ModernBERT

A modernized BERT encoder with long context and faster inference

github.com/AnswerDotAI/ModernBERT★ 1.7k huggingface.co/answerdotai/ModernBERT-base

Overview

ModernBERT is an updated take on the BERT encoder from Answer.AI, LightOn, and collaborators. It brings architecture changes and modern training to the encoder family, with support for long context and faster inference. This repository is the research codebase used for pre-training and GLUE evaluations; the ready-to-use models live in the ModernBERT collection on Hugging Face.

It is meant for developers and researchers who need a strong encoder backbone rather than a generative model. Encoders like ModernBERT turn text into dense vectors, which makes them a good fit for embeddings, retrieval, classification, and other tasks where you compare or rank text instead of generating it.

Within the embedding-models space, ModernBERT is most often used as a starting point you fine-tune. The repository ships example scripts for training dense retrieval models with Sentence Transformers and ColBERT models with PyLate, so teams can build their own embedding or retrieval systems on top of it.

What it does

Modernized BERT architecture introducing FlexBERT, a modular approach to encoder building blocks configured through YAML files
Long-context support and faster inference compared to the original BERT
Uses Flash Attention 2 (and Flash Attention 3 on supported H100 hardware) for efficient training and inference
Ready-to-use checkpoints on Hugging Face that integrate with common transformers pipelines
Example scripts for training and evaluating dense retrieval (Sentence Transformers) and ColBERT (PyLate) models
GLUE evaluation tooling via run_evals.py and glue.py for benchmarking models

Getting started

For most use cases, load a released ModernBERT checkpoint from Hugging Face with the transformers library.

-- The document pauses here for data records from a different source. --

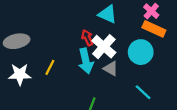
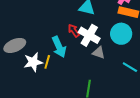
cyan arrow: (86, 61) -> (59, 47), moved
white star: (20, 74) -> (33, 62), moved

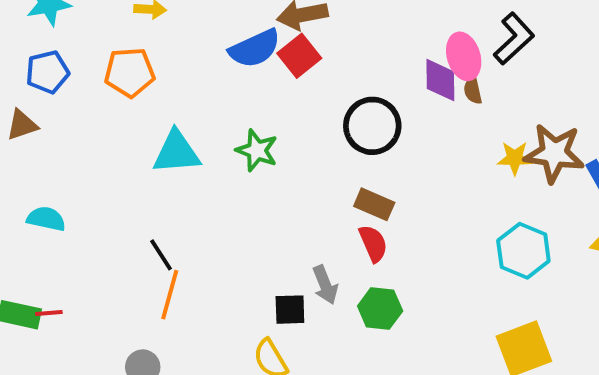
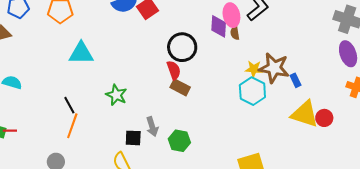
green star: (257, 150) -> (116, 95), moved
red semicircle: (373, 243) -> (174, 70), moved
cyan hexagon: (523, 251) -> (252, 91), moved

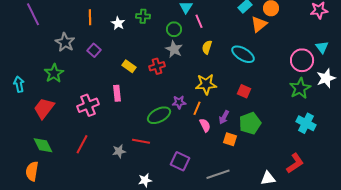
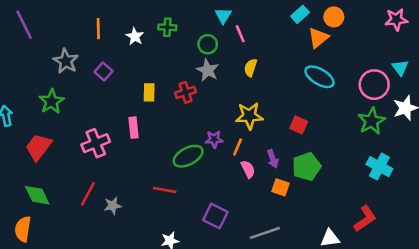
cyan ellipse: (243, 54) -> (320, 77), moved
yellow rectangle: (129, 66) -> (149, 92), turned 56
purple arrow: (224, 117) -> (273, 159), turned -48
gray star: (119, 151) -> (113, 206), moved

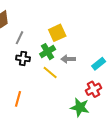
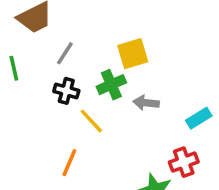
yellow line: (50, 72) -> (91, 121), moved
orange line: (18, 99) -> (69, 163), moved

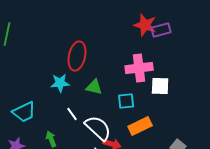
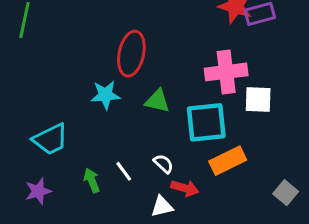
cyan square: (126, 101) -> (206, 122), size x1.6
white line: (72, 114) -> (124, 171), moved
white semicircle: (98, 128) -> (163, 164), size x0.5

The research repository in this GitHub project is for pre-training and evaluation, and is installed separately via conda.

Install transformers

Install the Hugging Face transformers library along with PyTorch to load and run the model.

bashbash

pip install -U transformers torch

Load the model and tokenizer

Load ModernBERT-base from the Hugging Face Hub and run a masked-language-modeling example, the task the base model is trained on.

pythonpython

from transformers import AutoTokenizer, AutoModelForMaskedLM

model_id = "answerdotai/ModernBERT-base"
tokenizer = AutoTokenizer.from_pretrained(model_id)
model = AutoModelForMaskedLM.from_pretrained(model_id)

text = "The capital of France is [MASK]."
inputs = tokenizer(text, return_tensors="pt")
outputs = model(**inputs)

Train your own retrieval model (optional)

To fine-tune ModernBERT into an embedding or retrieval model, clone this repository and use the example scripts under the examples folder, which cover Sentence Transformers and PyLate (ColBERT).

bashbash

git clone https://github.com/AnswerDotAI/ModernBERT.git

Commands and code are distilled from the project's own documentation — always check the official repo for the latest.

When to use it

Use ModernBERT as a backbone to fine-tune dense embedding models for semantic search and retrieval
Train ColBERT-style late-interaction retrievers with the included PyLate example scripts
Fine-tune the encoder for text classification or other GLUE-style downstream tasks
Reproduce or extend the ModernBERT pre-training and evaluation experiments

How ModernBERT compares

ModernBERT alongside other open-source embedding models & inference tools AI/TLDR tracks, ranked by GitHub stars.

Tool	Stars	What it does
Sentence Transformers	★ 18.8k	The standard Python framework for loading, training, and computing embeddings with sentence and reranking models.
EmbeddingGemma (Gemma)	★ 5.5k	Google DeepMind's Gemma repo, home to EmbeddingGemma, a 308M multilingual embedding model small enough to run on-device for RAG and semantic search.
Text Embeddings Inference (TEI)	★ 4.9k	Hugging Face's Rust-based server for deploying embedding, reranking, and sequence-classification models with high throughput on GPU or CPU.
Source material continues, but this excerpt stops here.